[Provided data Boundary: Start]

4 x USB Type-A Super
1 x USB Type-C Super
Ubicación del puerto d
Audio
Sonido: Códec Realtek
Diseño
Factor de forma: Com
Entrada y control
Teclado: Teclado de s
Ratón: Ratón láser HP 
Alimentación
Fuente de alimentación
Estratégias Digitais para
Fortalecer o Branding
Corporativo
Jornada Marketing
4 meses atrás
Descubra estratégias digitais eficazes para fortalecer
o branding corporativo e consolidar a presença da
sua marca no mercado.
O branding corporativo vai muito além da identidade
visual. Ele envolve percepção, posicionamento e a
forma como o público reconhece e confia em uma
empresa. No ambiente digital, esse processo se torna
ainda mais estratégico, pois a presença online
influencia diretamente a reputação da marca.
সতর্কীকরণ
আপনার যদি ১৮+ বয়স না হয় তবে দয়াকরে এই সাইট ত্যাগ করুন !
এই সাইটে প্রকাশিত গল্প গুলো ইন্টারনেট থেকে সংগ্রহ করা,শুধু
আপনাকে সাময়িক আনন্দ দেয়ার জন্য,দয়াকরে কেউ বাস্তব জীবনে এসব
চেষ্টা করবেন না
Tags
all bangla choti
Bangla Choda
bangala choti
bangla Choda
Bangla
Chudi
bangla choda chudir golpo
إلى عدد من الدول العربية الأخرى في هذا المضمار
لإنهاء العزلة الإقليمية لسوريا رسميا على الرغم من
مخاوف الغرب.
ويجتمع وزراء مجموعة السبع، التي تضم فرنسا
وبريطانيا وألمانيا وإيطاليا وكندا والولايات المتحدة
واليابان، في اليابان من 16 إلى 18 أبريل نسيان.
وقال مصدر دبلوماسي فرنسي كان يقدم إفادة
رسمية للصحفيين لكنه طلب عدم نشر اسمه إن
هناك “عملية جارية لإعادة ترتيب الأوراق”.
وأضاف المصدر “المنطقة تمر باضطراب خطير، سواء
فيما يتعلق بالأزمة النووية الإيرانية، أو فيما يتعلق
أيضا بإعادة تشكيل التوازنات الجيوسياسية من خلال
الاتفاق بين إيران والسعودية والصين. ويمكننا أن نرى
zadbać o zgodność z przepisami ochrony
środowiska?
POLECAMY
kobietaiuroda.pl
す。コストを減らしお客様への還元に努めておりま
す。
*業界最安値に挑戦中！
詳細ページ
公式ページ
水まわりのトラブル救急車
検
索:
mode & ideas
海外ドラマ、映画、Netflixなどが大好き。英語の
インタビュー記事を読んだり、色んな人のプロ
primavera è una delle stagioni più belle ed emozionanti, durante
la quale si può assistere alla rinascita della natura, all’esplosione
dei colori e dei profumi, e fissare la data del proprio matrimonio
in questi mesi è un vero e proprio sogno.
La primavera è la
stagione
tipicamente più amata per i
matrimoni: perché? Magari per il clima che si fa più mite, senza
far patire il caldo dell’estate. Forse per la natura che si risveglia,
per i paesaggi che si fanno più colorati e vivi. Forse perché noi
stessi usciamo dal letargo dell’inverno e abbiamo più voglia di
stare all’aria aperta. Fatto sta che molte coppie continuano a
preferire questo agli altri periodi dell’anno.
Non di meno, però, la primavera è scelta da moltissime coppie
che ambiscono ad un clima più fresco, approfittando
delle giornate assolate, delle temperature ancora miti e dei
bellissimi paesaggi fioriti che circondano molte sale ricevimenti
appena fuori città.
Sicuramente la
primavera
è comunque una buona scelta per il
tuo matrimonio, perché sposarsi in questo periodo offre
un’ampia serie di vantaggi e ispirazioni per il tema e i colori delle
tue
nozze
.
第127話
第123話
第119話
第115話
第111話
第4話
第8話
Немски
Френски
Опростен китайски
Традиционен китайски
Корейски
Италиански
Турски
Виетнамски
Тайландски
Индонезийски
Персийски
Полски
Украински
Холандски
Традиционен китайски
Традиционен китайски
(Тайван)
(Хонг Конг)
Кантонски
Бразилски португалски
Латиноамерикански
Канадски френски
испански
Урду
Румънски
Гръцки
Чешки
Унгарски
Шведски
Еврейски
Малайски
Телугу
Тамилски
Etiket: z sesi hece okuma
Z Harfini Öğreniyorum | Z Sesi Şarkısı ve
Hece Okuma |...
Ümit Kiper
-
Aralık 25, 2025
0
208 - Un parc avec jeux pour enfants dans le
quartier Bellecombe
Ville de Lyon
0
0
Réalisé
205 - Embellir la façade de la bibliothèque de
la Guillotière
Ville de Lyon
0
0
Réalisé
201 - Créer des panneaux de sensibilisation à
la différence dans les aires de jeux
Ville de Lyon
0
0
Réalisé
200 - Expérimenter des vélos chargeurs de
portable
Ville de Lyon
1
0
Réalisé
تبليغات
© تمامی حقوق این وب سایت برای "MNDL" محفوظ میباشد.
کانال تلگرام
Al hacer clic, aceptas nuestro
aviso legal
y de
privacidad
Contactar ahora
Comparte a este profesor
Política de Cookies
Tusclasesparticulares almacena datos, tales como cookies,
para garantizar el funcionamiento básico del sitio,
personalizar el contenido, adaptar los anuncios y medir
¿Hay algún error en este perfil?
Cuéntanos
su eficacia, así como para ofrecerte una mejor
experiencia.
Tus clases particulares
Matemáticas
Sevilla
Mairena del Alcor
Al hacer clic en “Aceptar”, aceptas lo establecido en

[Provided data Boundary: End]

• [What the task requires]
Wherever a line above contains the string "primavera", count it; then give the total alone.

• [Solution to this problem]
4